======== Dataset ========

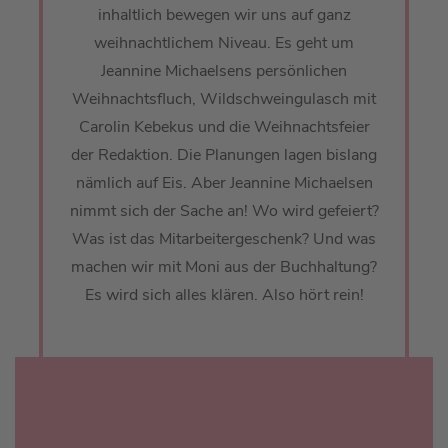
inhaltlich bewegen wir uns auf ganz
weihnachtlichem Niveau. Es geht um
Jeannine Michaelsens persönlichen
Weihnachtsfluch, Wildschweingulasch mit
Carolin Kebekus und die Weihnachtsfeier
der Redaktion. Die Planungen lagen bislang
nämlich auf Eis. Aber Jeannine Michaelsen
nimmt sich der Sache an! Wo wird gefeiert?
Was ist das Mitarbeitergeschenk? Und was
machen wir mit Moni aus der Buchhaltung?
Es wird sich alles klären. Also hört rein!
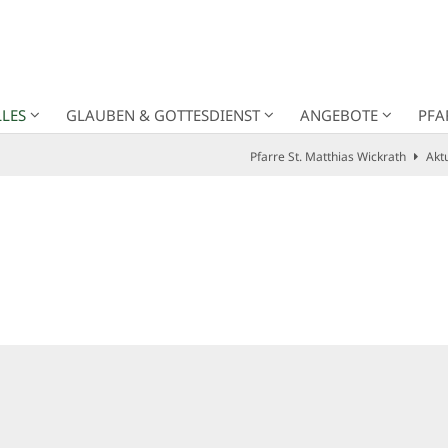
LES
GLAUBEN & GOTTESDIENST
ANGEBOTE
PFA
Pfarre St. Matthias Wickrath
Akt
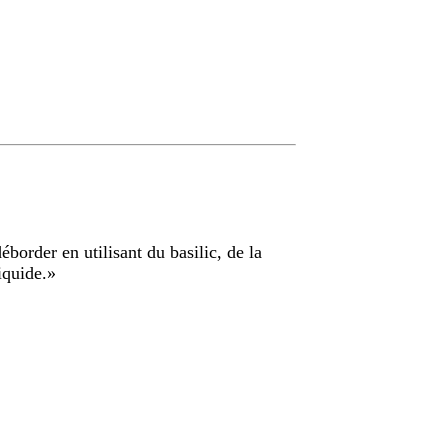
border en utilisant du basilic, de la
iquide.
»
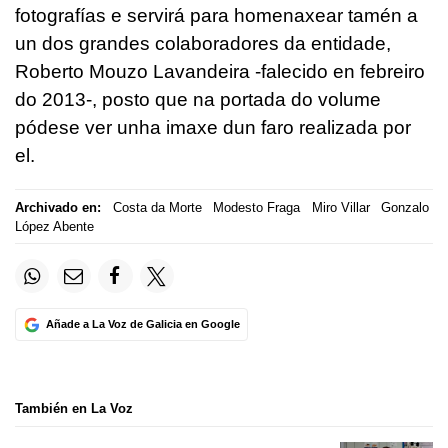
fotografías e servirá para homenaxear tamén a
un dos grandes colaboradores da entidade,
Roberto Mouzo Lavandeira -falecido en febreiro
do 2013-, posto que na portada do volume
pódese ver unha imaxe dun faro realizada por
el.
Archivado en:
Costa da Morte
Modesto Fraga
Miro Villar
Gonzalo
López Abente
Añade a La Voz de Galicia en Google
También en La Voz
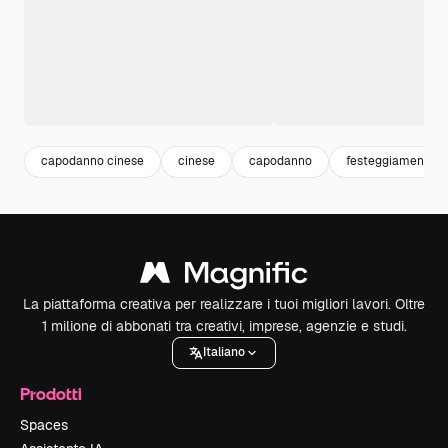
capodanno cinese
cinese
capodanno
festeggiamenti
La piattaforma creativa per realizzare i tuoi migliori lavori. Oltre
1 milione di abbonati tra creativi, imprese, agenzie e studi.
Italiano
Prodotti
Spaces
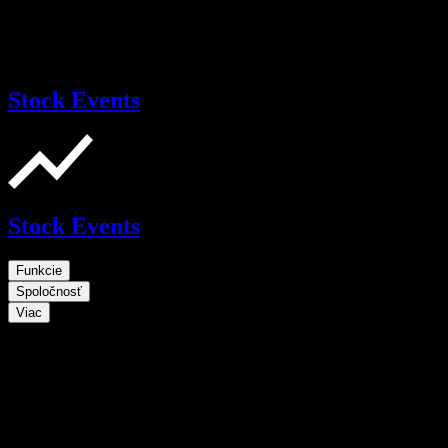
Stock Events
Stock Events
Funkcie
Spoločnosť
Viac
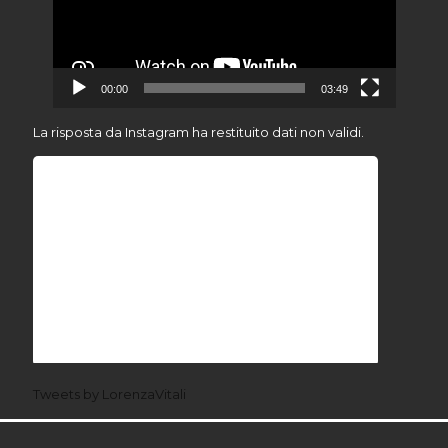
00:00
03:49
La risposta da Instagram ha restituito dati non validi.
Tweets by LorenzaVitali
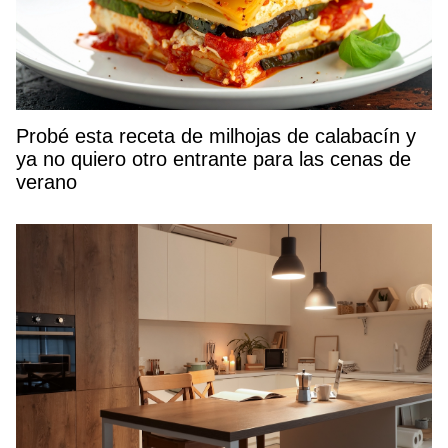
Probé esta receta de milhojas de calabacín y
ya no quiero otro entrante para las cenas de
verano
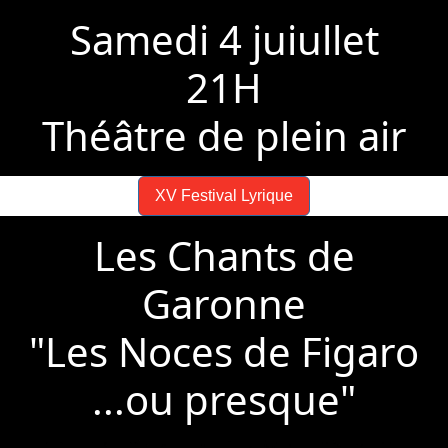
Samedi 4 juiullet
21H
Théâtre de plein air
XV Festival Lyrique
Les Chants de
Garonne
"Les Noces de Figaro
...ou presque"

========

What the task requires:
What you need to produce is an exact copy of the entries above, limited to the lines from the one with "Pfarre St. Matthias Wickrath" up to and including the one with "do 2013-, posto que na portada do volume", without pictures.

Output for this exercise:
Pfarre St. Matthias Wickrath
Akt
border en utilisant du basilic, de la
iquide.
»
fotografías e servirá para homenaxear tamén a
un dos grandes colaboradores da entidade,
Roberto Mouzo Lavandeira -falecido en febreiro
do 2013-, posto que na portada do volume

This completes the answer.